See, it’s easy to make a T-shirt. This is why factories can churn them out for $10. But with better seams and hems, your T-shirt will fit better and last longer. We could sit here and talk about tape seams and single versus triple needle stitching, but let’s be realistic. Price is often a proxy for quality of construction.

A brand focused on quality basics will give you seams that lie flat and move freely.


With a T-shirt, plain is good. But all-the-way, blank-canvas, just-a-white-crewneck plain can make you look like you’re in your undershirt. Or like you’re about to go for a run.
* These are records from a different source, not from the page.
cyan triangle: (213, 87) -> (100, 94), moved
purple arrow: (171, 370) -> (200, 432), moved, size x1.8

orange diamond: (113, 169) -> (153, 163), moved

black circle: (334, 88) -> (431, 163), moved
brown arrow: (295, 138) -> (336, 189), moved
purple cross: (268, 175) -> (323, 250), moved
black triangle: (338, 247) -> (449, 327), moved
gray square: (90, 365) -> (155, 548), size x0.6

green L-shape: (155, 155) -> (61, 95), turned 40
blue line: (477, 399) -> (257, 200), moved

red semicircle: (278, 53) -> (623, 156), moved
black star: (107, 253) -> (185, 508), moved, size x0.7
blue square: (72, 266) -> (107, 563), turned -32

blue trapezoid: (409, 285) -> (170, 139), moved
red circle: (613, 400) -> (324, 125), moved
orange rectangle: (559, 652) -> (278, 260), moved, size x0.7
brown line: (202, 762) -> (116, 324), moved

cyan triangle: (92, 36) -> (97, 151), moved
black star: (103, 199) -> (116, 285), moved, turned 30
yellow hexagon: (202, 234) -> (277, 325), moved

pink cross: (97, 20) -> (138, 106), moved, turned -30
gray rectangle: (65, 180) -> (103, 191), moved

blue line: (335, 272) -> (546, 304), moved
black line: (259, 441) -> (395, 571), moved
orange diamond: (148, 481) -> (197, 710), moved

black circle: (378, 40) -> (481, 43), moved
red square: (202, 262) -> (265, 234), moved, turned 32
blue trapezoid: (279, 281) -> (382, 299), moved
Easy solution, add a pocket. It has the barest hint of dressiness—but we’d never call it “dressy.” 


V-neck versus crew neck—people have deeply entrenched opinions about this. But, once again, your body is your guide.

A crew neck will make your frame look more square, so if you have a slight build, it’s the best option. Plus, if you’re tall and willowy, you don’t want a V-neck to elongate your already long neck. Flip the script: a V-neck is less boxy. And makes your neck look longer. So if you’re on the stockier side, this is a great way to break up your frame and add interest.

Just don’t go too deep on the V. The point of the V should fall below the dip in your collarbone, but above an imaginary line connecting the top of your armpits. A T-shirt that fits your guns, is built to survive many washes, and isn’t baring your man cleavage? Sounds like a new favourite shirt.